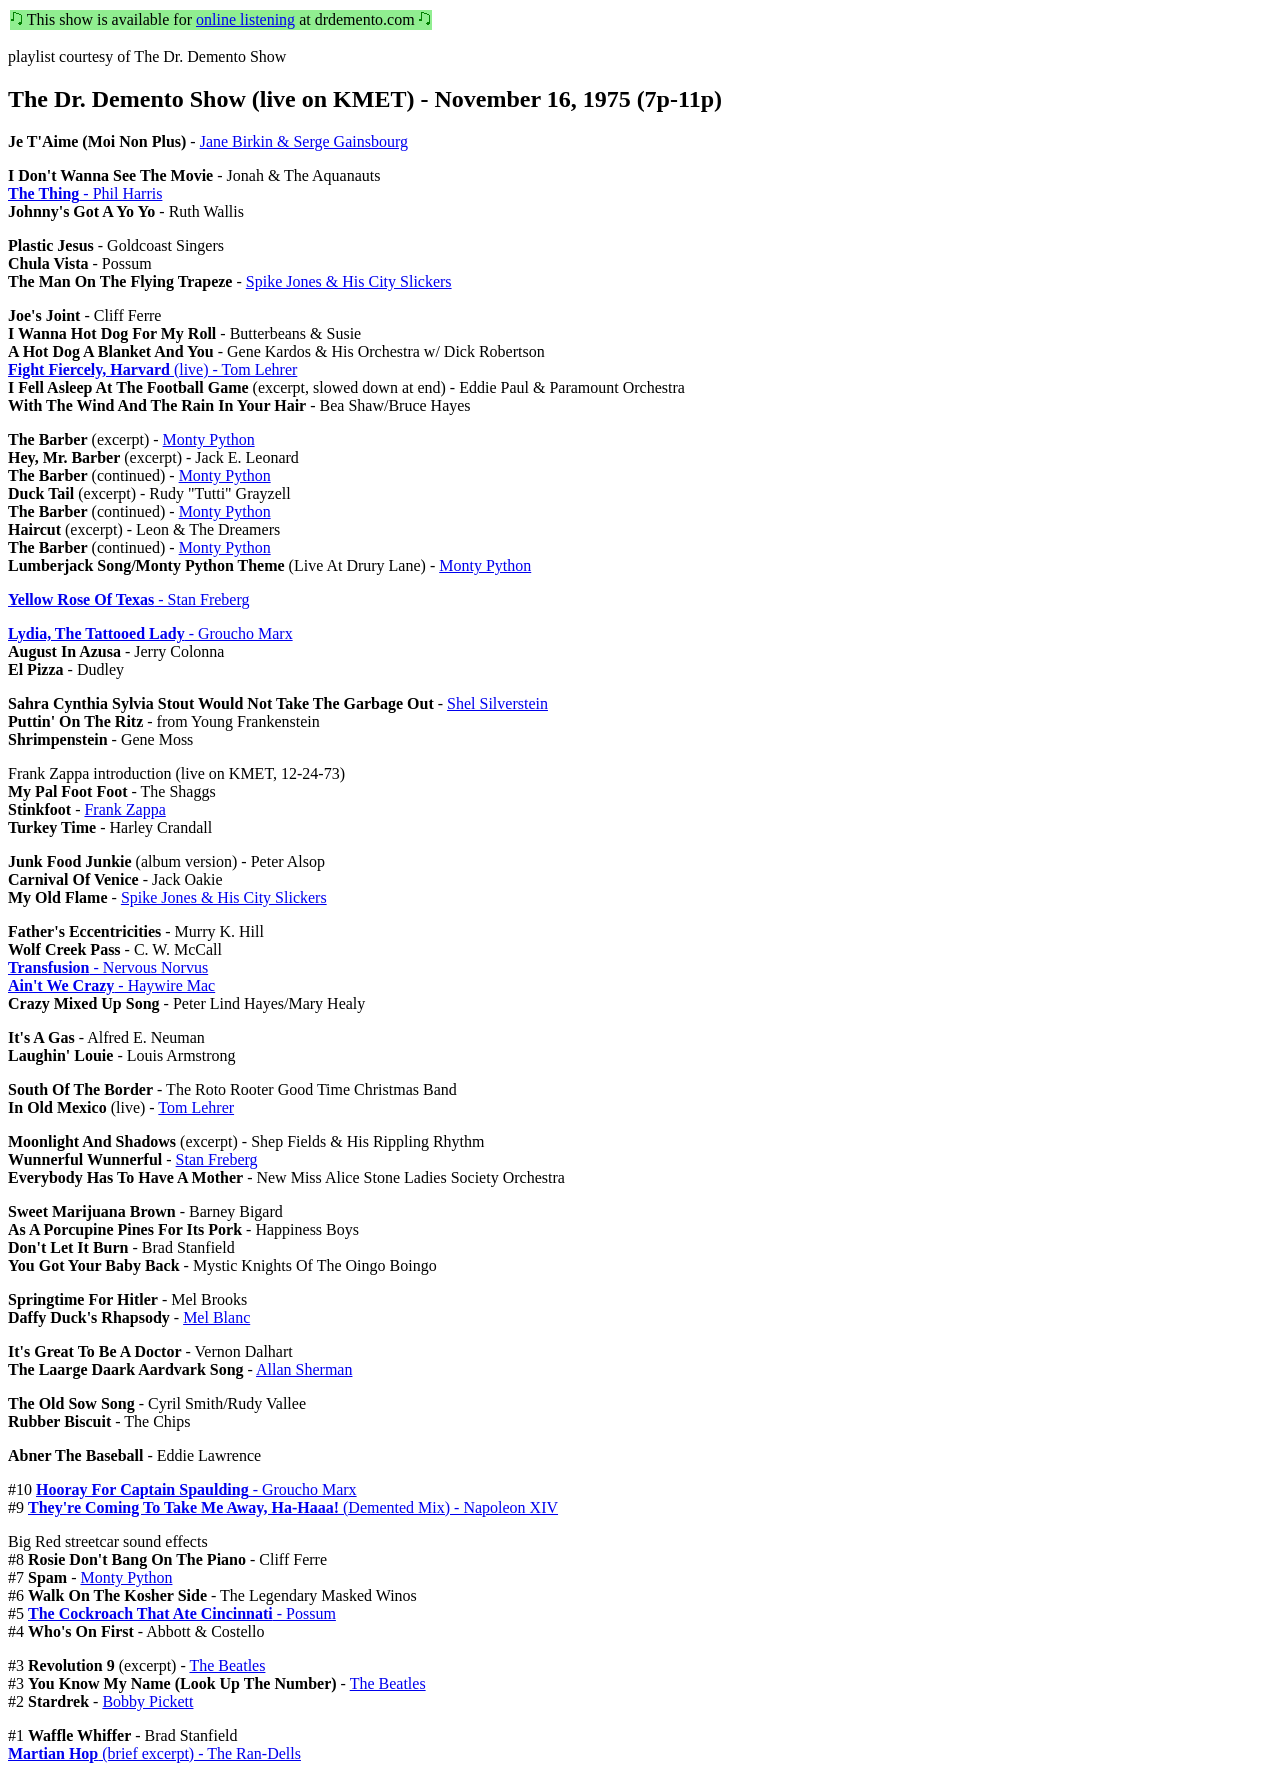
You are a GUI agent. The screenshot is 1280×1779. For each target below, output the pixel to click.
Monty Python (209, 439)
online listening (245, 19)
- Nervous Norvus (108, 967)
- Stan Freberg (128, 599)
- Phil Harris (85, 193)
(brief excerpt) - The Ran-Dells (154, 1753)
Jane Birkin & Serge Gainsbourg (304, 141)
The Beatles (227, 1665)
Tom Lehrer (196, 1107)
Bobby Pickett (147, 1701)
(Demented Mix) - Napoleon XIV (293, 1507)
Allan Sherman (304, 1369)
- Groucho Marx (150, 633)
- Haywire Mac (111, 985)
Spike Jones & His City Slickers (349, 281)
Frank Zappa (124, 809)
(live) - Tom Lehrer (152, 369)
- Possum (182, 1613)
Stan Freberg (217, 1159)
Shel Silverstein (497, 703)
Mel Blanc (216, 1317)
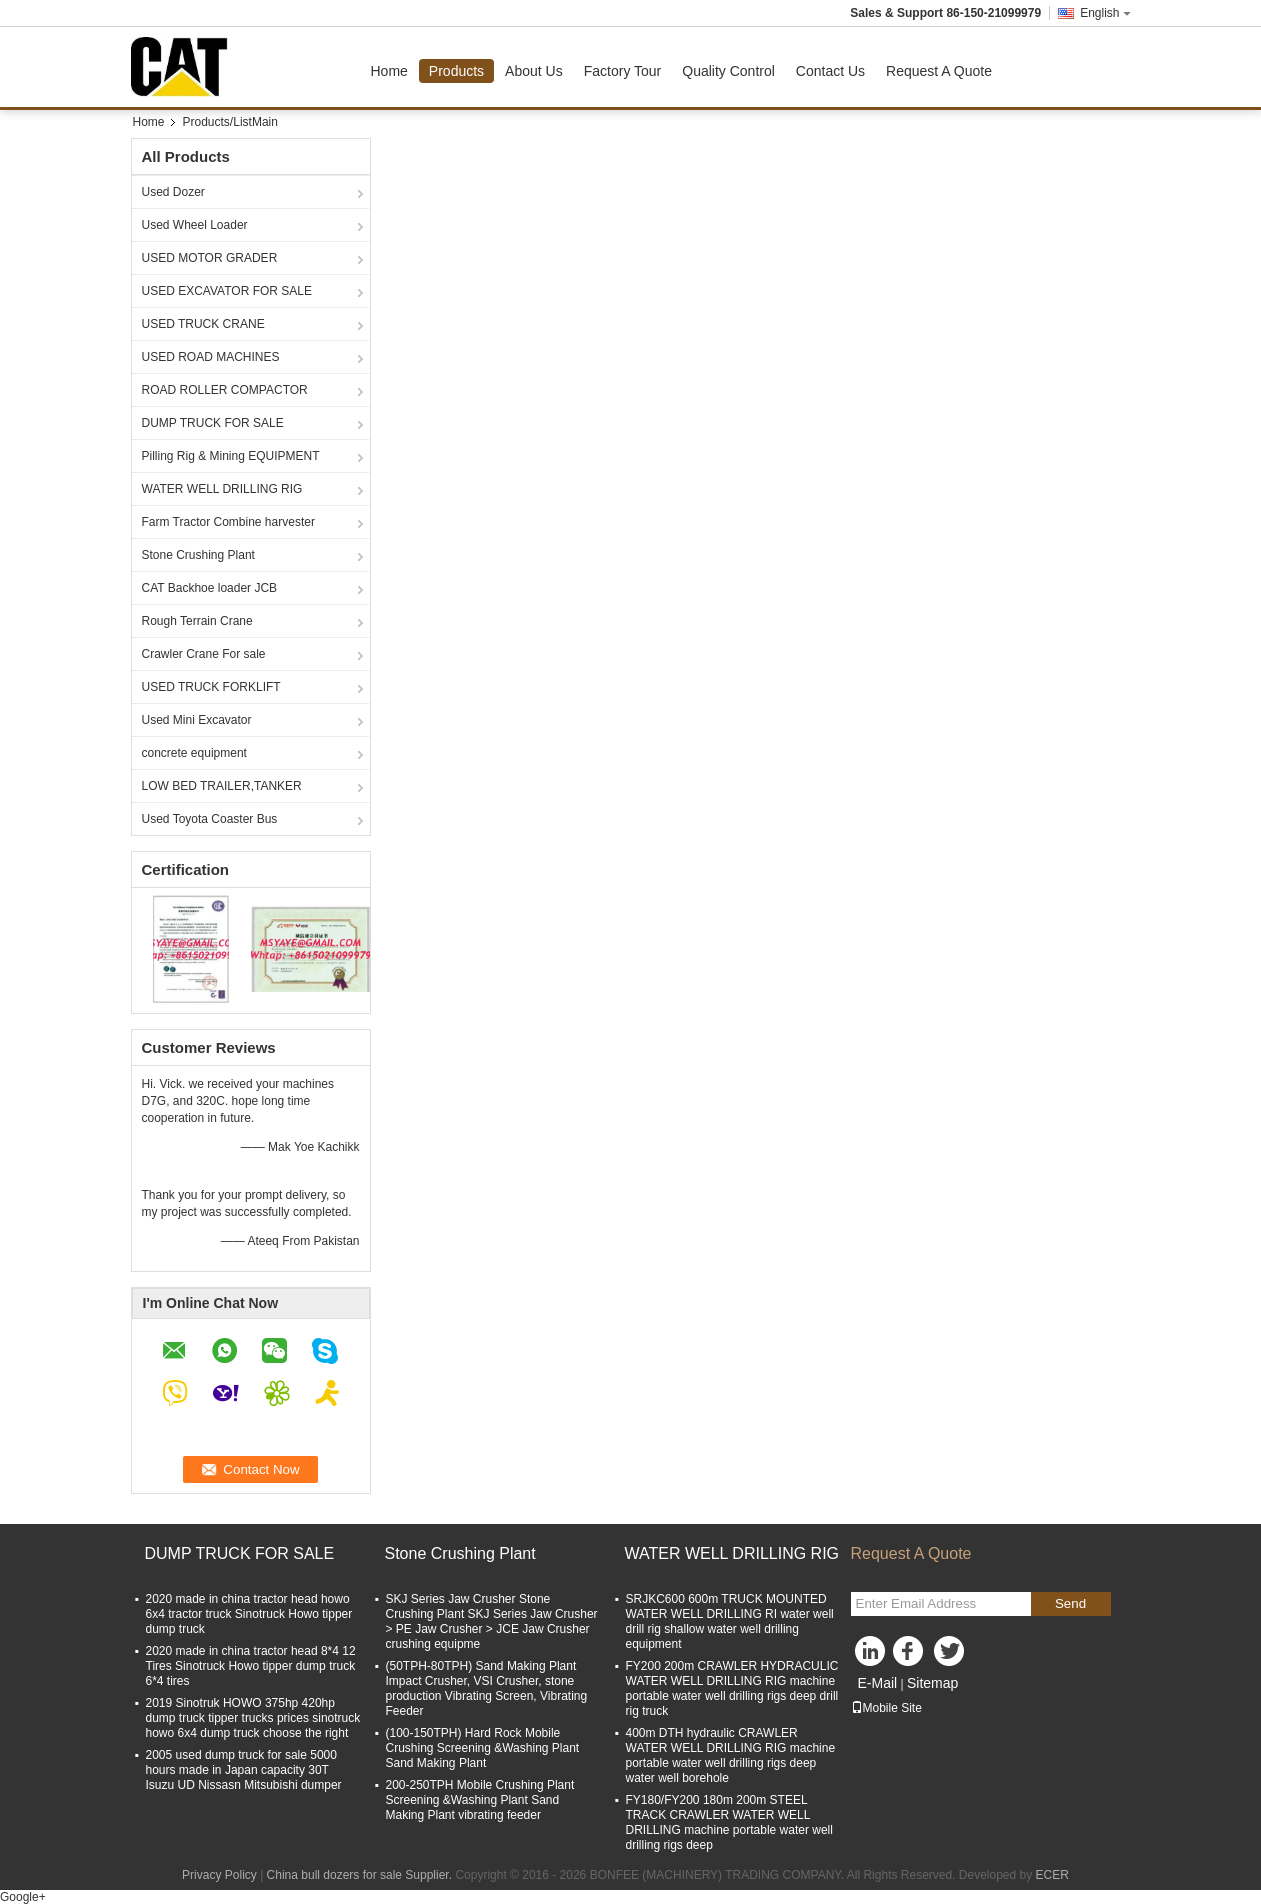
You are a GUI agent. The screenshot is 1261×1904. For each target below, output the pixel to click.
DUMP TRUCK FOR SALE (213, 423)
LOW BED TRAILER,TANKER (222, 786)
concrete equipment (194, 753)
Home (389, 71)
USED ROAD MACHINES (211, 357)
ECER (1052, 1875)
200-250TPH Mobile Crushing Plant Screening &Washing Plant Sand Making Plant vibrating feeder (480, 1800)
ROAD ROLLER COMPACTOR (225, 390)
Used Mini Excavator (197, 720)
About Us (534, 71)
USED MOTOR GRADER (210, 258)
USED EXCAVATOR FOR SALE (227, 291)
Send (1070, 1603)
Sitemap (932, 1683)
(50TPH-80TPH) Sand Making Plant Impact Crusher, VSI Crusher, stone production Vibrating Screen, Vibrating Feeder (487, 1688)
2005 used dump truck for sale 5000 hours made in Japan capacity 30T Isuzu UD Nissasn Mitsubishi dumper (244, 1770)
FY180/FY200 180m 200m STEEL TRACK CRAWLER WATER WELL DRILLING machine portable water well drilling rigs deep (729, 1822)
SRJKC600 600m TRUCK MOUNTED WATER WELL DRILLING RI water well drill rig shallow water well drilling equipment (730, 1621)
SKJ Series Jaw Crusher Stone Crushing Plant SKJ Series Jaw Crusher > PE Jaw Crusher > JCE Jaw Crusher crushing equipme (492, 1621)
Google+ (23, 1897)
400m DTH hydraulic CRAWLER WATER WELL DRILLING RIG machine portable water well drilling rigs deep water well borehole (731, 1755)
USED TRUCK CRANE (203, 324)
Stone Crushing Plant (198, 555)
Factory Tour (623, 71)
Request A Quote (939, 71)
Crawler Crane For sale (204, 654)
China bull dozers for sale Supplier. (361, 1875)
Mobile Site (886, 1708)
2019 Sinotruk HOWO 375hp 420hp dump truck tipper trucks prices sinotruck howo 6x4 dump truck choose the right (253, 1718)
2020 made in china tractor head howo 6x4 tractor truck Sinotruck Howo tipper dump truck (249, 1614)
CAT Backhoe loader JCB (210, 588)
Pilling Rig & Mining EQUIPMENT (231, 456)
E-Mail (878, 1683)
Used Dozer (173, 192)
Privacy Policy (219, 1875)
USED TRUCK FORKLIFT (211, 687)
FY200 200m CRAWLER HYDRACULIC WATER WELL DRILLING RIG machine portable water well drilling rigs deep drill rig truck (732, 1688)
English (1105, 13)
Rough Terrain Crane (197, 621)
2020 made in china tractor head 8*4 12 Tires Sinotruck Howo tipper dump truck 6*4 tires (251, 1666)
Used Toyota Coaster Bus (210, 819)
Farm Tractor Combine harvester (228, 522)
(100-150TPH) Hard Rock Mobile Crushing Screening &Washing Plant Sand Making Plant (483, 1748)
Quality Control (728, 71)
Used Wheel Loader (195, 225)
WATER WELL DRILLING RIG (222, 489)
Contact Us (830, 71)
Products (456, 71)
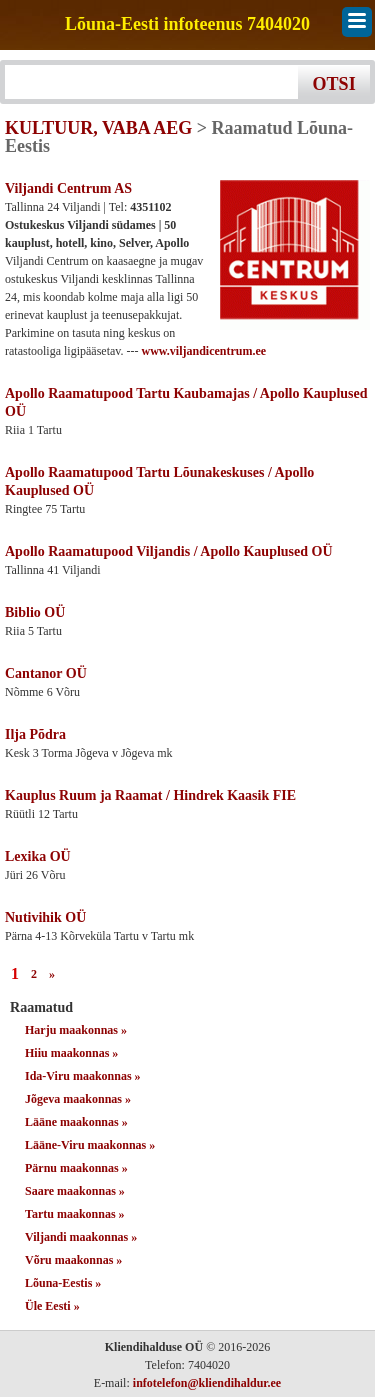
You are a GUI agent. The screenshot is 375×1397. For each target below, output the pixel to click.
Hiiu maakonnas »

Instructions to follow —
Print the listing verbatim; no pictures.

Reply —
You are a GUI agent. The screenshot is 1280×1779. For each target below, output the pixel to click.
Monty Python (209, 439)
online listening (245, 19)
- Nervous Norvus (108, 967)
- Stan Freberg (128, 599)
- Phil Harris (85, 193)
(brief excerpt) - The Ran-Dells (154, 1753)
Jane Birkin & Serge Gainsbourg (304, 141)
The Beatles (227, 1665)
Tom Lehrer (196, 1107)
Bobby Pickett (147, 1701)
(Demented Mix) - Napoleon XIV (293, 1507)
Allan Sherman (304, 1369)
- Groucho Marx (150, 633)
- Haywire Mac (111, 985)
Spike Jones & His City Slickers (349, 281)
Frank Zappa (124, 809)
(live) - Tom Lehrer (152, 369)
- Possum (182, 1613)
Stan Freberg (217, 1159)
Shel Silverstein (497, 703)
Mel Blanc (216, 1317)
You are a GUI agent. The screenshot is 1261×1904. For each target below, output the pixel to click.
DUMP TRUCK FOR SALE (213, 423)
LOW BED TRAILER,TANKER (222, 786)
concrete equipment (194, 753)
Home (389, 71)
USED ROAD MACHINES (211, 357)
ECER (1052, 1875)
200-250TPH Mobile Crushing Plant Screening &Washing Plant Sand Making Plant vibrating feeder (480, 1800)
ROAD ROLLER COMPACTOR (225, 390)
Used Mini Excavator (197, 720)
About Us (534, 71)
USED MOTOR GRADER (210, 258)
USED EXCAVATOR FOR SALE (227, 291)
Send (1070, 1603)
Sitemap (932, 1683)
(50TPH-80TPH) Sand Making Plant Impact Crusher, VSI Crusher, stone production Vibrating Screen, Vibrating Feeder (487, 1688)
2005 used dump truck for sale 5000 hours made in Japan capacity 30T Isuzu UD Nissasn Mitsubishi dumper (244, 1770)
FY180/FY200 180m 200m STEEL TRACK CRAWLER WATER WELL DRILLING machine portable water well drilling rigs deep (729, 1822)
SRJKC600 600m TRUCK MOUNTED WATER WELL DRILLING RI water well drill rig shallow water well drilling equipment (730, 1621)
SKJ Series Jaw Crusher Stone Crushing Plant SKJ Series Jaw Crusher > PE Jaw Crusher > JCE Jaw Crusher crushing equipme (492, 1621)
Google+ (23, 1897)
400m DTH hydraulic CRAWLER WATER WELL DRILLING RIG machine portable water well drilling rigs deep water well borehole (731, 1755)
USED TRUCK CRANE (203, 324)
Stone Crushing Plant (198, 555)
Factory Tour (623, 71)
Request A Quote (939, 71)
Crawler Crane For sale (204, 654)
China bull dozers for sale Supplier. (361, 1875)
Mobile Site (886, 1708)
2019 Sinotruk HOWO 375hp 420hp dump truck tipper trucks prices sinotruck howo 6x4 dump truck choose the right (253, 1718)
2020 made in china tractor head howo 6x4 tractor truck Sinotruck Howo tipper dump truck (249, 1614)
CAT Backhoe loader JCB (210, 588)
Pilling Rig & Mining EQUIPMENT (231, 456)
E-Mail (878, 1683)
Used Dozer (173, 192)
Privacy Policy (219, 1875)
USED TRUCK FORKLIFT (211, 687)
FY200 200m CRAWLER HYDRACULIC WATER WELL DRILLING RIG machine portable water well drilling rigs deep drill rig truck (732, 1688)
English (1105, 13)
Rough Terrain Crane (197, 621)
2020 made in china tractor head 8*4 12 Tires Sinotruck Howo tipper dump truck 6*4 tires (251, 1666)
Used Toyota Coaster Bus (210, 819)
Farm Tractor Combine harvester (228, 522)
(100-150TPH) Hard Rock Mobile Crushing Screening &Washing Plant Sand Making Plant (483, 1748)
Quality Control (728, 71)
Used Wheel Loader (195, 225)
WATER WELL DRILLING RIG (222, 489)
Contact Us (830, 71)
Products (456, 71)
You are a GUI agent. The screenshot is 375×1397. For each target below, output the pixel to click.
Hiiu maakonnas »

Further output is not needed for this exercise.